A diversidade cultural e produtiva, própria da vida camponesa, é a melhor maneira de lidar com a biodiversidade. Por isso os camponeses são os melhores guardiões dos bens comuns da natureza e da sociobiodiversidade alimentar.

Não existe agricultura camponesa em estado puro. Ela está sempre marcada por contradições, lutas, conflitos e enfrentamentos para sua própria afirmação. Sua existência é sua resistência e sua luta permanente. Hoje está sob pressão do mercado capitalista, que a força às migrações constantes, a inserir-se no mercado internacional, a produzir monoculturas, a fornecer mão-de-obra para as empresas capitalistas, a endividar-se no sistema financeiro, a integrar-se com as agroindústrias, a ser complementar à produção dos latifúndios, a consumir o pacote tecnológico das multinacionais.

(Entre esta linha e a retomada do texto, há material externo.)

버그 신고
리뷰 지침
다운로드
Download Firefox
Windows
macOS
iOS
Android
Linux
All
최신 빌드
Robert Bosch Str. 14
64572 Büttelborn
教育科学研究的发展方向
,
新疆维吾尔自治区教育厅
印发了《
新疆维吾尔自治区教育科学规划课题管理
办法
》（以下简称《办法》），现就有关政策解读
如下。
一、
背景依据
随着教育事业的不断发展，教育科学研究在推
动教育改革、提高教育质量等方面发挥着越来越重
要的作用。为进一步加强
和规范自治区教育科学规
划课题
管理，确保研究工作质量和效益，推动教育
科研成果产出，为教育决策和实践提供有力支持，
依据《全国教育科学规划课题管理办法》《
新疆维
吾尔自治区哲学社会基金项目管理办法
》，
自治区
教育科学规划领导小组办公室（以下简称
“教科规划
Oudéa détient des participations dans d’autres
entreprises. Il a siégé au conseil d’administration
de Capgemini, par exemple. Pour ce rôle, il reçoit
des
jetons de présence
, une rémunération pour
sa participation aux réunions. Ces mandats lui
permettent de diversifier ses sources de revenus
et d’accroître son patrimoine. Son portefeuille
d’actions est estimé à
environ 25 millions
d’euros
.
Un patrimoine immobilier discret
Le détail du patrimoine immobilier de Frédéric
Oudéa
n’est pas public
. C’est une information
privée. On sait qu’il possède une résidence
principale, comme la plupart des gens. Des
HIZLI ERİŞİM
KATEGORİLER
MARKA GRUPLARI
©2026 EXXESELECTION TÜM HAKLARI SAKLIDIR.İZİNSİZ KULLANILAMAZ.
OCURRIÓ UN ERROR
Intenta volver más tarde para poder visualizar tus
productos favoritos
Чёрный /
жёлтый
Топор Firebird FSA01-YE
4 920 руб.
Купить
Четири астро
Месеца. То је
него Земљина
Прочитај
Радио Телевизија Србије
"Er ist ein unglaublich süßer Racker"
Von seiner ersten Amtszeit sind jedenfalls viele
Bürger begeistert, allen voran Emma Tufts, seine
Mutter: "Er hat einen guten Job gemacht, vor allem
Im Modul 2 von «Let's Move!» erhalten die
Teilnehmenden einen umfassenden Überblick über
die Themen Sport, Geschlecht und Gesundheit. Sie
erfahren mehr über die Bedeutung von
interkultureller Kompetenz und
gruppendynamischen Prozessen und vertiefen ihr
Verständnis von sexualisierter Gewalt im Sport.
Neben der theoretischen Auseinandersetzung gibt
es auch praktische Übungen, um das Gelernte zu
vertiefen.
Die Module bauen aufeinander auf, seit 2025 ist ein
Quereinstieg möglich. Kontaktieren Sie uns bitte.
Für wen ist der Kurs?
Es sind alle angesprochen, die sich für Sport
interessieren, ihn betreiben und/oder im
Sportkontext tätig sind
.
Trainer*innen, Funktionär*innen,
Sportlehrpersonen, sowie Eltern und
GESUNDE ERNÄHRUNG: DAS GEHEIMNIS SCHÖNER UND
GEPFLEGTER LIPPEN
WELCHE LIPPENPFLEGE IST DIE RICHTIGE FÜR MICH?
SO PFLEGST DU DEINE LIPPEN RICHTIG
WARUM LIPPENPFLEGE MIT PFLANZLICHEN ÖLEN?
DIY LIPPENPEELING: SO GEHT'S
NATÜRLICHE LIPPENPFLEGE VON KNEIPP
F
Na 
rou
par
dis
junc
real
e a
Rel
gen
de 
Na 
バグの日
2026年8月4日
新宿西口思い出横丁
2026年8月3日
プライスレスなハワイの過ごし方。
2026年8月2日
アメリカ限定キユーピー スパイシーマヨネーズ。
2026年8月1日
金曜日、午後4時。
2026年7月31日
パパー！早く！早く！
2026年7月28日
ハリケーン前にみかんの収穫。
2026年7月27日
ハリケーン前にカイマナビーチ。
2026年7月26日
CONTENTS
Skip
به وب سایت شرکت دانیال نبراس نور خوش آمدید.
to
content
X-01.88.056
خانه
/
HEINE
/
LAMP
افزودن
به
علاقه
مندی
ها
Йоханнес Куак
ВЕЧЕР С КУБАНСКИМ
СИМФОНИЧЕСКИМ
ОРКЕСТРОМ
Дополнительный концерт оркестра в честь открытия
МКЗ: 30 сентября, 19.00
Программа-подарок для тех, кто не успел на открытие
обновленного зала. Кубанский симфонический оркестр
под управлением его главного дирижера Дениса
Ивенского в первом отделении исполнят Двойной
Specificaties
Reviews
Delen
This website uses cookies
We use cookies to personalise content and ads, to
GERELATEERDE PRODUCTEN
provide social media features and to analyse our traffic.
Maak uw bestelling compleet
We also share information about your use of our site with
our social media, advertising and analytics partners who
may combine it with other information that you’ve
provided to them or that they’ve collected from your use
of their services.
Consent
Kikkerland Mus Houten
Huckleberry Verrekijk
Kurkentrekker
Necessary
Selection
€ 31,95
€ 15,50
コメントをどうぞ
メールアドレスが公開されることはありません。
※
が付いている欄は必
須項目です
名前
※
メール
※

É o agronegócio como novo formato de exploração latifundiária, sob o comando do capital financeiro e das grandes empresas de insumos e comercialização, constituindo um novo pacto de poder político e econômico em conflito com o campesinato e as formas camponesas de viver e produzir.

Em tempos de mudanças climáticas provocadas pelo aquecimento global, de crise ambiental global que ameaça de fome a população do planeta, a agricultura camponesa e suas comunidades são reservas estratégicas de soluções concretas para o futuro das civilizações humanas sobre a terra e para a produção de alimentos saudáveis, com ciência e tecnologia sustentáveis. Soluções que o agronegócio e o latifúndio não conseguem nem conseguirão oferecer.

 

Conflito de sistemas

A história da agricultura brasileira está marcada pela luta entre dois sistemas: de propriedade, produção, agroindustrialização, pesquisa, assistência técnica, apropriação da natureza, modelos de financiamento, sistemas legais de proteção, e de modelos científicos e tecnológicos. A hegemonia tem sido do latifúndio, dependência tecnológica, uso intensivo de insumos externos, monocultura para o mercado externo, controle da indústria, legislação protetora da grande propriedade e do lucro, financiamento público em larga escala, benefícios tributários e, nas últimas duas décadas, com o domínio do capital financeiro internacional sobre a produção primária.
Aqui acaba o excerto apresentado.